In both animal models, the mice that received the inhibitor drug were found to have lower blood sugar and triglycerides - a component of "bad" cholesterol - and considerably improved insulin sensitivity compared to control mice. Tests also showed that the drug reduced the activity of gene pathway called JNK that triggers the inflammatory and insulin-resistance responses to fatty diets.

As an "added bonus," commented Hotamisligil, the drug also exerted a marked protective effect against another metabolic disorder, fatty liver disease.

While the genetic variant studies in humans indicate that a drug like the one used in the current experiments is likely to work in humans, Hotamisligil said that this remains to be proven.

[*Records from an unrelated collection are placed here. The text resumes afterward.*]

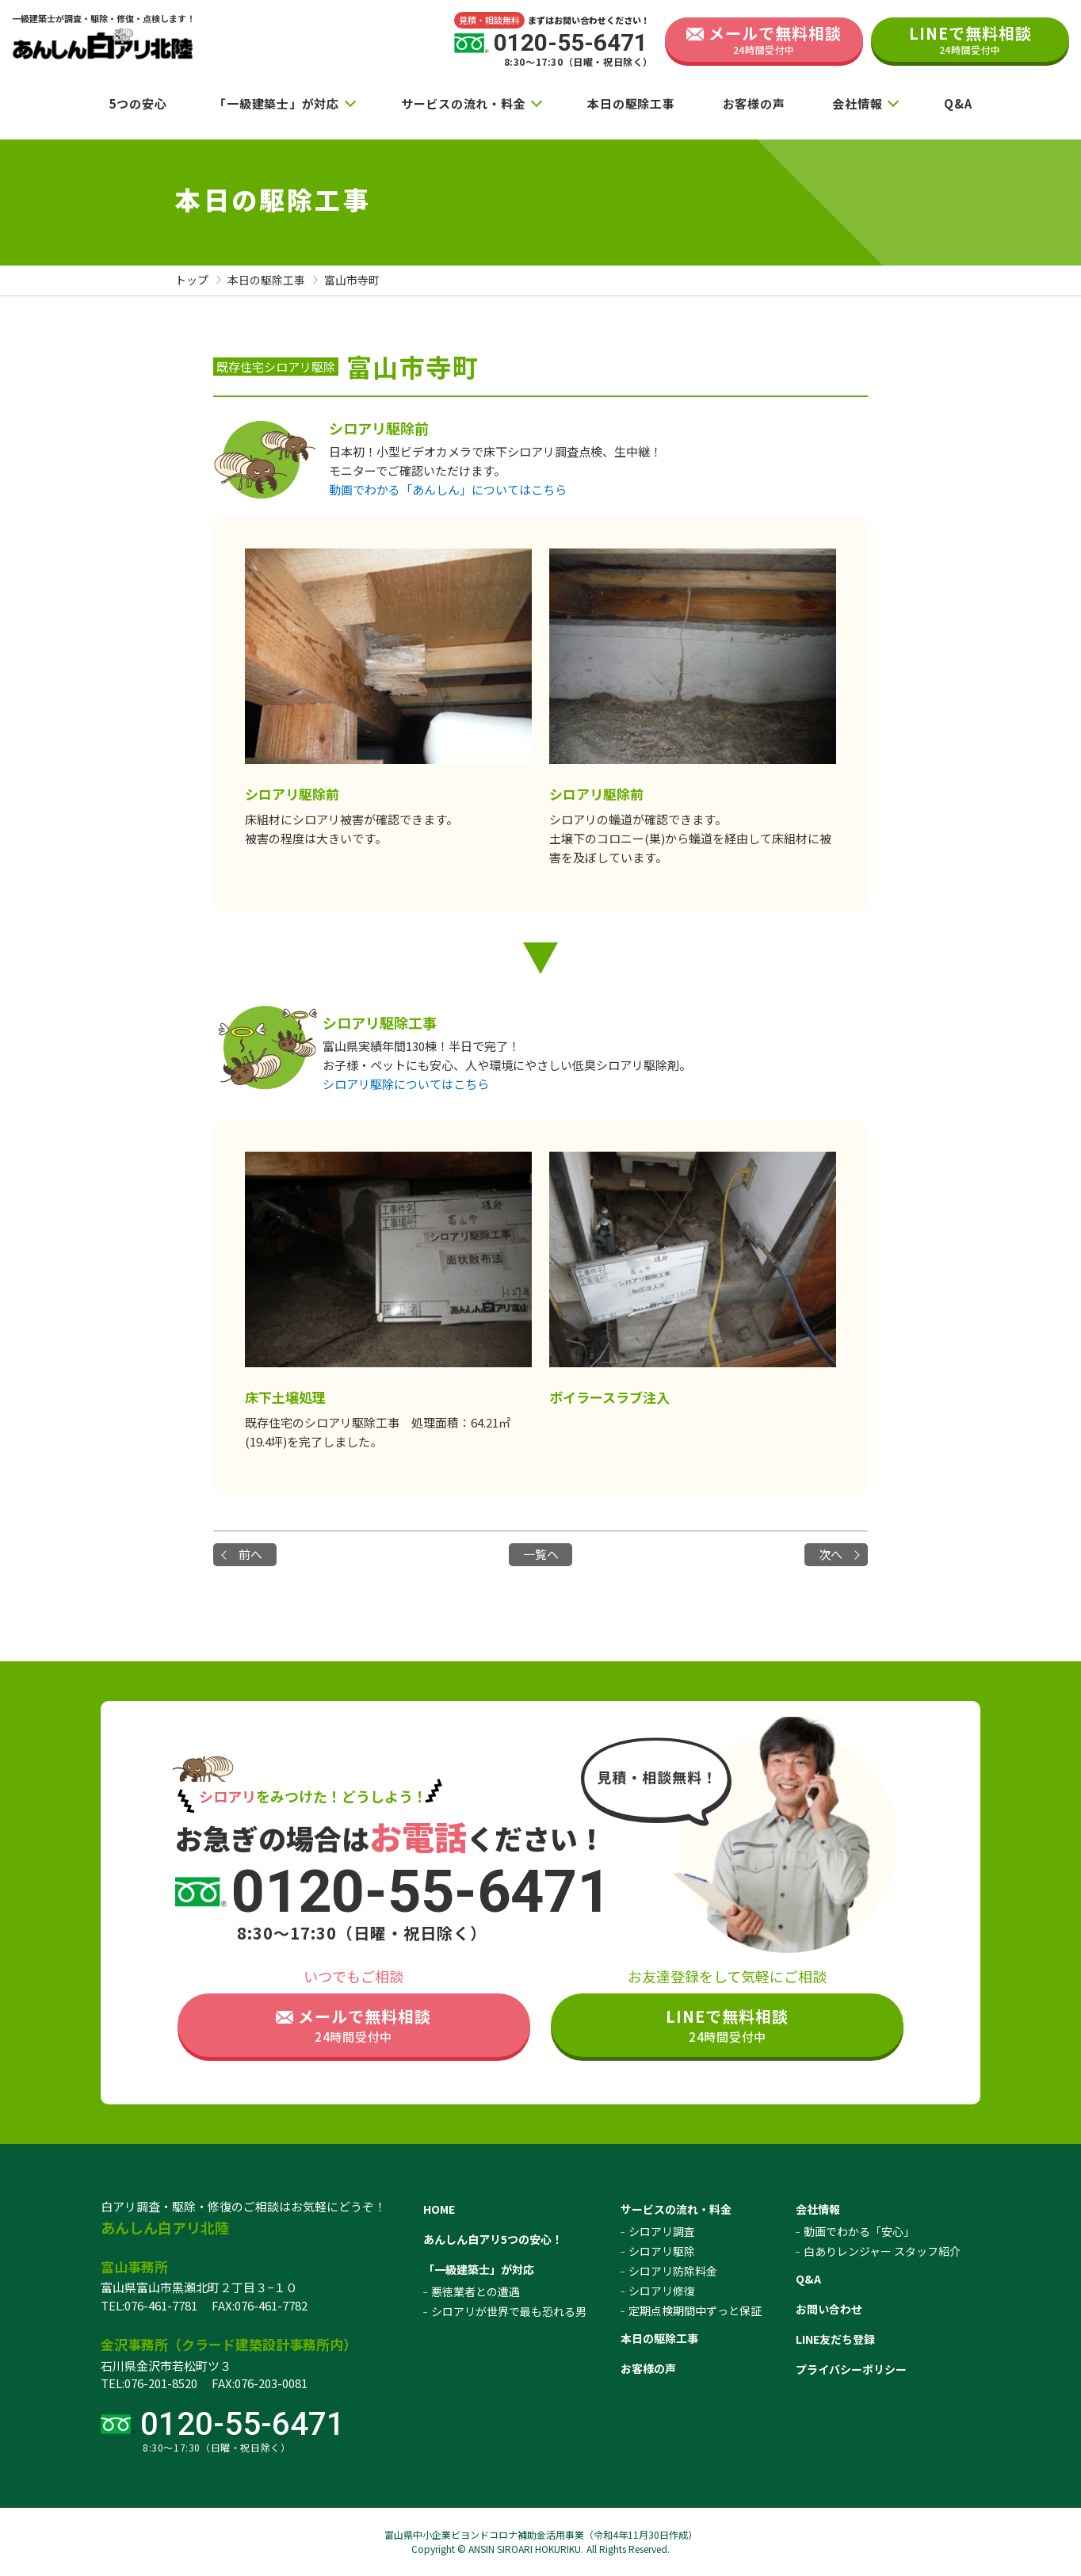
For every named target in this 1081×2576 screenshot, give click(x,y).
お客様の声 (754, 103)
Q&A (958, 103)
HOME (439, 2209)
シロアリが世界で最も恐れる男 (508, 2311)
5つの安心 (138, 103)
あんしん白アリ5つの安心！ (493, 2239)
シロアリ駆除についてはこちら (406, 1084)
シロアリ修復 (661, 2291)
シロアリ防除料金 (672, 2271)
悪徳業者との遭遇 (475, 2291)
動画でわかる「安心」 (859, 2231)
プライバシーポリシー (851, 2369)
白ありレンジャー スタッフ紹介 (882, 2251)
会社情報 (857, 103)
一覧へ (541, 1554)
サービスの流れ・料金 (463, 103)
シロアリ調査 (661, 2231)
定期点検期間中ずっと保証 (695, 2310)
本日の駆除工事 (630, 103)
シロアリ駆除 (661, 2251)
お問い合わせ (829, 2309)
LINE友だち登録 (835, 2339)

The next step is to perform more detailed toxicity tests in animals, and then move toward human testing.

The important lesson from the new study, the researchers wrote in their report, is the demonstration that aP2 can be blocked by a small-molecule, oral compound. In turn, they add, the results suggest that targeting aP2 "can lead to a new class of powerful therapeutic agents to prevent and treat metabolic diseases such as type 2 diabetes and atherosclerosis."

"This work turned out to be a perfect example of out-of-the box thinking, inter-institutional and inter-disciplinary science, to bridge discovery with application and fruitful industry-academia collaboration," said Hotamisligil.

This study was supported in part by grants from the National Institutes of Health and the American Diabetes Association. Masato Furuhashi, a cardiologist and a postdoctoral fellow who is the lead author of the study, was supported by a JSPS Postdoctoral Fellowship for Research Abroad from the Japan Society for the Promotion of Science. The second author, Gurol Tuncman, was supported by a fellowship from the Iacocca Foundation.